The artistry on Shadows In The Night is as sharp as ever, which is a welcome reminder of how Dylan’s songwriting is only half the story. The emotional electricity of his albums stems from his composed and ardent delivery and the sonic poetry of the arrangements surrounding this delivery. On Shadows, the pedal-steel moans and the soft contrast between the brass and Dylan’s restrained baritone amplifies the sadness, the longing, and the yearning inherent in songs that for decades suffered brash, big band-style re-imaginings. Each track is slow-burning, infused with quiet, unrelenting intensity, and yet the recording is over in little more than half an hour.

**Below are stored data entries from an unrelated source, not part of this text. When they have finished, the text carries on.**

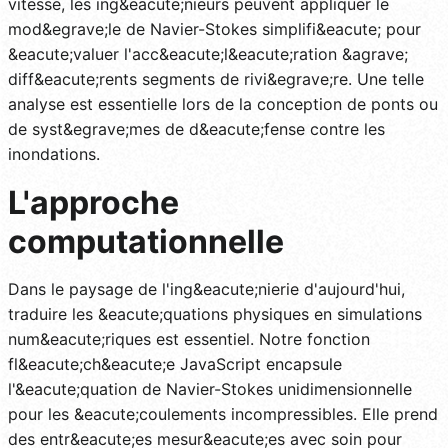
vitesse, les ing&eacute;nieurs peuvent appliquer le
mod&egrave;le de Navier-Stokes simplifi&eacute; pour
&eacute;valuer l'acc&eacute;l&eacute;ration &agrave;
diff&eacute;rents segments de rivi&egrave;re. Une telle
analyse est essentielle lors de la conception de ponts ou
de syst&egrave;mes de d&eacute;fense contre les
inondations.
L'approche
computationnelle
Dans le paysage de l'ing&eacute;nierie d'aujourd'hui,
traduire les &eacute;quations physiques en simulations
num&eacute;riques est essentiel. Notre fonction
fl&eacute;ch&eacute;e JavaScript encapsule
l'&eacute;quation de Navier-Stokes unidimensionnelle
pour les &eacute;coulements incompressibles. Elle prend
des entr&eacute;es mesur&eacute;es avec soin pour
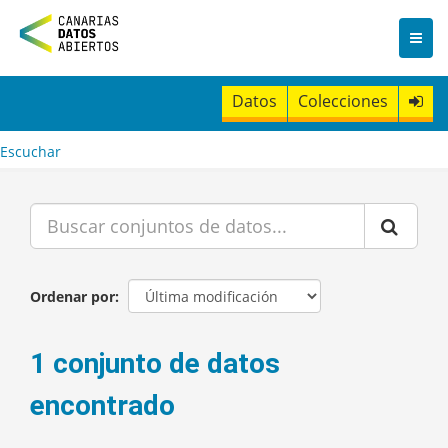
I
r
a
l
c
Datos
Colecciones
o
n
t
Escuchar
e
n
i
d
o
Ordenar por
1 conjunto de datos
encontrado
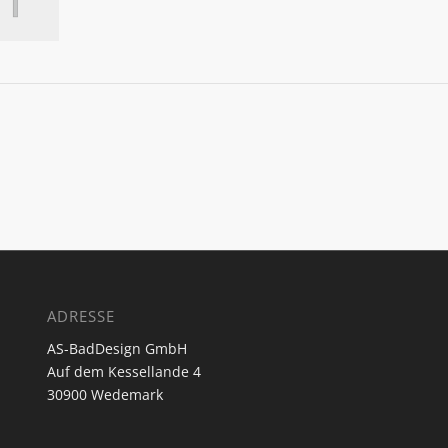
ADRESSE
AS-BadDesign GmbH
Auf dem Kessellande 4
30900 Wedemark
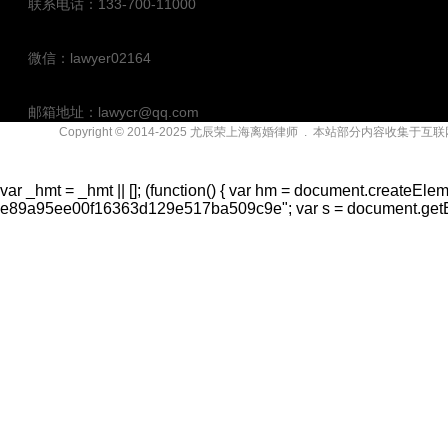
联系电话：133-700-11000
微信：lawyer02164
邮箱地址：lawycr@qq.com
Copyright © 2014-2025
尤辰荣上海离婚律师
. 本站部分内容收集于互
联系地址：上海市漕溪北路上海实业大厦（徐家汇）
var _hmt = _hmt || []; (function() { var hm = document.createElem
e89a95ee00f16363d129e517ba509c9e"; var s = document.getElem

Shadows In The Night’s appeal lies in its nostalgic versatility. Listen to Stay With Me span the full continuum of heartbreak, from the self-loathing to the redeeming effect of being with the desired desire: ‘’Though I grope and I blunder/ And I'm weak and I'm wrong...Every path leads to thee’’. The horns in That Lucky Old Sun emerge from silence like a rays of light from the titular sun, while Dylan’s voice drips with lament. And for anyone who still hasn’t expunged enough sorrows or lamented enough sins, the atmospheric twang of the pedal-steel in Autumn Leaves twinges with vulnerability in a manner incomprehensible to those who have not understood the condition of lonesomeness.
If Tempest was an epic tapestry of weariness, passion, and moonlit sadness, Shadows In The Night almost sounds like a carefully calculated follow-up. ‘’I’ve got daydreams galore/ cigarette ashes’’, Dylan tunefully murmurs on Why Try To Change Me Now?. Dylan sings of a sense of futility as though he still feels the pull of deferred desires, even now at 73. One thing is certain however—his music remains and meaningful and as vital as ever.